-- Opening Marker --

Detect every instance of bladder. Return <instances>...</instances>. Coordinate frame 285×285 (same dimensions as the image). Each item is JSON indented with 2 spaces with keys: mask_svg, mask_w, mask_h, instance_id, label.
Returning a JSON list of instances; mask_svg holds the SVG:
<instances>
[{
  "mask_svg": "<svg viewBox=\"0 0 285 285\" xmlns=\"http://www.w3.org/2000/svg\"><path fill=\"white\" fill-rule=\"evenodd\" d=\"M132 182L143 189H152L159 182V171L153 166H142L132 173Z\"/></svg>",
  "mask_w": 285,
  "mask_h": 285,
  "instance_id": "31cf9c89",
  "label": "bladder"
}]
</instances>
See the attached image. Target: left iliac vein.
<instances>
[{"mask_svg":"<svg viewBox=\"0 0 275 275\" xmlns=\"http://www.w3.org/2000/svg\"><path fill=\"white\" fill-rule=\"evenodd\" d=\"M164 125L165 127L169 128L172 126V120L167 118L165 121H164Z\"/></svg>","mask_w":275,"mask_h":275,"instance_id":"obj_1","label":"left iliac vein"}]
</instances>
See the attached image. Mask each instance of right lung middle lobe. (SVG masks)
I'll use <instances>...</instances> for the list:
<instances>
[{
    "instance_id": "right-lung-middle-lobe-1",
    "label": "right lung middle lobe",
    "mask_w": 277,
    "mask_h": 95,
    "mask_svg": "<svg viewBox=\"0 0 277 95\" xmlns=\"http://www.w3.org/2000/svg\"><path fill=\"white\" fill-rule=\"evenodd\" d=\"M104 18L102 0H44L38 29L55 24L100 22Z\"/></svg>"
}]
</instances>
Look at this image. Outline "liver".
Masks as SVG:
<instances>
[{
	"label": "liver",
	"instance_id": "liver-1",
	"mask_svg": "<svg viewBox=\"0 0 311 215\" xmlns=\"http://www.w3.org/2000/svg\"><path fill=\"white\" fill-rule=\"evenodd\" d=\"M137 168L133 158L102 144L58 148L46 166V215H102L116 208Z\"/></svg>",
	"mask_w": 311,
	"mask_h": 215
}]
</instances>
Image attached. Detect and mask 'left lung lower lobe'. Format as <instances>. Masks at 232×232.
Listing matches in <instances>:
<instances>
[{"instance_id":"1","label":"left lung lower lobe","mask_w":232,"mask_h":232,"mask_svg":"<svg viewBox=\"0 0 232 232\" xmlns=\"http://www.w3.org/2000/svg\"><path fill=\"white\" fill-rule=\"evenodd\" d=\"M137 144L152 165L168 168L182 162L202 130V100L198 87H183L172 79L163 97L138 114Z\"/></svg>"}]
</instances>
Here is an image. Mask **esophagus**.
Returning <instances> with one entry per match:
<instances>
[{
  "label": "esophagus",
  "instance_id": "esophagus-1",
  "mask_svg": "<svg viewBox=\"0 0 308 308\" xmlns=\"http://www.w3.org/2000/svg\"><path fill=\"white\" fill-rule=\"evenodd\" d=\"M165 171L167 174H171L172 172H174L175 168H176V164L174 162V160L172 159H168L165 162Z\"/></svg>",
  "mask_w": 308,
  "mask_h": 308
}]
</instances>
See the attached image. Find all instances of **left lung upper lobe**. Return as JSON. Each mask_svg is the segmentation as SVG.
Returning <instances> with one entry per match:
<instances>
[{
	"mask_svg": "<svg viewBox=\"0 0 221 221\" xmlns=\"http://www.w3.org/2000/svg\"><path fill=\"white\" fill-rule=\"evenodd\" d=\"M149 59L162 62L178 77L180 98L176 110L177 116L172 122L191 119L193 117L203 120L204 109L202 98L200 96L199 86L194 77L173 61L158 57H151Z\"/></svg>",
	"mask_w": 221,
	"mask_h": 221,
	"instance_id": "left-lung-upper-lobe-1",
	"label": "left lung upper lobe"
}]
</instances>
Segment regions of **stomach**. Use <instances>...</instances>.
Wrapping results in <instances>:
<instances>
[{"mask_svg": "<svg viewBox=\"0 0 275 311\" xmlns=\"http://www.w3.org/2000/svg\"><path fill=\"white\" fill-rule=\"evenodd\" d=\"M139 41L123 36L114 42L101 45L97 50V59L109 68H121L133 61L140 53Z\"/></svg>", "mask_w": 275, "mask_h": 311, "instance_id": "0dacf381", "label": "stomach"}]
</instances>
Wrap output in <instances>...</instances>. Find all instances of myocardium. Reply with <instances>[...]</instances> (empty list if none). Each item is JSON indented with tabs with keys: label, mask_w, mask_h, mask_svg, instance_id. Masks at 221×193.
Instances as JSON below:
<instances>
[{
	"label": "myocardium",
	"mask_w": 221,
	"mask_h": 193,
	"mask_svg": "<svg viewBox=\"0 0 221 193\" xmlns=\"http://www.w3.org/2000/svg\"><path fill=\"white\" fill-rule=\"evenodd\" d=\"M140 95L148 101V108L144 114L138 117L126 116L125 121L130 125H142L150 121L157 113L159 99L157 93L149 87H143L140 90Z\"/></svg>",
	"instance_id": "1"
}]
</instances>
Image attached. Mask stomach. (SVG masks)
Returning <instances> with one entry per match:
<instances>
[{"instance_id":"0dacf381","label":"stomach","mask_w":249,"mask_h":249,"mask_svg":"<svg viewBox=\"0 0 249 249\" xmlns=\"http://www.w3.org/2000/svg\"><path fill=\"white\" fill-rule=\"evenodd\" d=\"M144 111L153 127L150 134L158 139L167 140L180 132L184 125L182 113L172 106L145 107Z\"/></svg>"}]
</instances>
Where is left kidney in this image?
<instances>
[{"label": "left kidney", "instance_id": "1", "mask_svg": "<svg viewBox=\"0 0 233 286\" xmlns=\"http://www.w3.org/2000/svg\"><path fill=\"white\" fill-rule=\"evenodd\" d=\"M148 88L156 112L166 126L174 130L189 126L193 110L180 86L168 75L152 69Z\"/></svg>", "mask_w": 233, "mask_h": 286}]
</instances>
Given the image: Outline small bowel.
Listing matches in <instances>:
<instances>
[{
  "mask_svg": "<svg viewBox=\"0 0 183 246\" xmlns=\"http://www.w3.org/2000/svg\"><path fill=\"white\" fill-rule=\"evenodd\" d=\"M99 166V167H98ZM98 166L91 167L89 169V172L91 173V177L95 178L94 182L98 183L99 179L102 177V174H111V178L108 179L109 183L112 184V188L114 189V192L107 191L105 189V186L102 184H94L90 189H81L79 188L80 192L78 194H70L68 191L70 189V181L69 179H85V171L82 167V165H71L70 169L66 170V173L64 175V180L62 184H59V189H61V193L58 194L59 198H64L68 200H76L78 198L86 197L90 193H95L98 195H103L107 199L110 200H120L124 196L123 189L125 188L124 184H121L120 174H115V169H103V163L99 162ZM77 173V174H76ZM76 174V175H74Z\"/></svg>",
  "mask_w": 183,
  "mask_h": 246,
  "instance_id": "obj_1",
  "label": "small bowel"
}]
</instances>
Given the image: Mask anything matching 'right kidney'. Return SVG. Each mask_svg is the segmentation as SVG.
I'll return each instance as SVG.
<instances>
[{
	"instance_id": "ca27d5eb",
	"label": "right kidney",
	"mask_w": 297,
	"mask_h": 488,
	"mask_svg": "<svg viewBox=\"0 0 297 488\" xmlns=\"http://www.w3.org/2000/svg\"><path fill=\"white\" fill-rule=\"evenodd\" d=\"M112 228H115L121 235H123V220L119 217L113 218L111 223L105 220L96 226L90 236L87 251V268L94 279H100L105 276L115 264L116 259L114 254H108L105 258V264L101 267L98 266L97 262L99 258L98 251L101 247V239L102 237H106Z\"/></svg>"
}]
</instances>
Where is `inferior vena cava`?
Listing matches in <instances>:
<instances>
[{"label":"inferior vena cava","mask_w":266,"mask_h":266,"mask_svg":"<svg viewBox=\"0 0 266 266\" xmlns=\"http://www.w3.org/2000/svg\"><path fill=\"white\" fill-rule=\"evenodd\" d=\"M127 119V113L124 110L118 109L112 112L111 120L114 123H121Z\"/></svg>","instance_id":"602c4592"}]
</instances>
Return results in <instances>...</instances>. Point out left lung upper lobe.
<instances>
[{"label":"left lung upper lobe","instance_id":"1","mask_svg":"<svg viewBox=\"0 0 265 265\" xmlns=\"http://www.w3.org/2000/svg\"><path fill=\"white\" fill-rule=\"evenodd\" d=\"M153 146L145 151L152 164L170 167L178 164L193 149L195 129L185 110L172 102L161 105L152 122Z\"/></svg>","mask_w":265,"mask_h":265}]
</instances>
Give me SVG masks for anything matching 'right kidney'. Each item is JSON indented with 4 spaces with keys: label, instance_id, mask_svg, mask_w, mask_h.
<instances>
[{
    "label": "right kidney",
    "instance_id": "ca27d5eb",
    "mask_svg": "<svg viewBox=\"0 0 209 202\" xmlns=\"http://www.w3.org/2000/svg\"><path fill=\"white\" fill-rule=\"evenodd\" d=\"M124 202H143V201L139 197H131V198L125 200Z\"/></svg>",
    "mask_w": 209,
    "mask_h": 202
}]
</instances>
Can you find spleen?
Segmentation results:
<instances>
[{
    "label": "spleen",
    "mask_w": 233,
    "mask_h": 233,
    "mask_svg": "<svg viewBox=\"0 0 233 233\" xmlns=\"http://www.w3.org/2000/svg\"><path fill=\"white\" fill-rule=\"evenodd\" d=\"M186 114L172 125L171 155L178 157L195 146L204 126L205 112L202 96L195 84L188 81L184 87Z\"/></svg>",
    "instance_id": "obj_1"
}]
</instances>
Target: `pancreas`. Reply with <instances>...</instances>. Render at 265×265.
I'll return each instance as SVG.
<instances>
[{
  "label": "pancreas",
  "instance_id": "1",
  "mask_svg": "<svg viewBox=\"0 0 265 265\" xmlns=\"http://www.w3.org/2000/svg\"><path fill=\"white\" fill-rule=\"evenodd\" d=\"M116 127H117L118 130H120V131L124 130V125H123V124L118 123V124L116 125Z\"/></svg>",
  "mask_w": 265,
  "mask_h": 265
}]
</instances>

-- Closing Marker --

__EXERCISE AIM__
Find "Return results in" in the data above, then repeat that line and all lines after it exactly, ending with the final line.

__ANSWER BELOW__
Return results in <instances>...</instances>. Point out left lung upper lobe.
<instances>
[{"label":"left lung upper lobe","instance_id":"1","mask_svg":"<svg viewBox=\"0 0 265 265\" xmlns=\"http://www.w3.org/2000/svg\"><path fill=\"white\" fill-rule=\"evenodd\" d=\"M153 146L145 151L152 164L170 167L178 164L193 149L195 129L185 110L172 102L161 105L152 122Z\"/></svg>","mask_w":265,"mask_h":265}]
</instances>
Give me SVG masks for anything matching 'right kidney'. Each item is JSON indented with 4 spaces with keys: label, instance_id, mask_svg, mask_w, mask_h.
<instances>
[{
    "label": "right kidney",
    "instance_id": "ca27d5eb",
    "mask_svg": "<svg viewBox=\"0 0 209 202\" xmlns=\"http://www.w3.org/2000/svg\"><path fill=\"white\" fill-rule=\"evenodd\" d=\"M124 202H143V201L139 197H131V198L125 200Z\"/></svg>",
    "mask_w": 209,
    "mask_h": 202
}]
</instances>
Can you find spleen?
Segmentation results:
<instances>
[{
    "label": "spleen",
    "mask_w": 233,
    "mask_h": 233,
    "mask_svg": "<svg viewBox=\"0 0 233 233\" xmlns=\"http://www.w3.org/2000/svg\"><path fill=\"white\" fill-rule=\"evenodd\" d=\"M186 114L172 125L171 155L178 157L195 146L204 126L205 112L202 96L195 84L188 81L184 87Z\"/></svg>",
    "instance_id": "obj_1"
}]
</instances>
Target: `pancreas`. Reply with <instances>...</instances>. Render at 265×265.
I'll return each instance as SVG.
<instances>
[{
  "label": "pancreas",
  "instance_id": "1",
  "mask_svg": "<svg viewBox=\"0 0 265 265\" xmlns=\"http://www.w3.org/2000/svg\"><path fill=\"white\" fill-rule=\"evenodd\" d=\"M116 127H117L118 130H120V131L124 130V125H123V124L118 123V124L116 125Z\"/></svg>",
  "mask_w": 265,
  "mask_h": 265
}]
</instances>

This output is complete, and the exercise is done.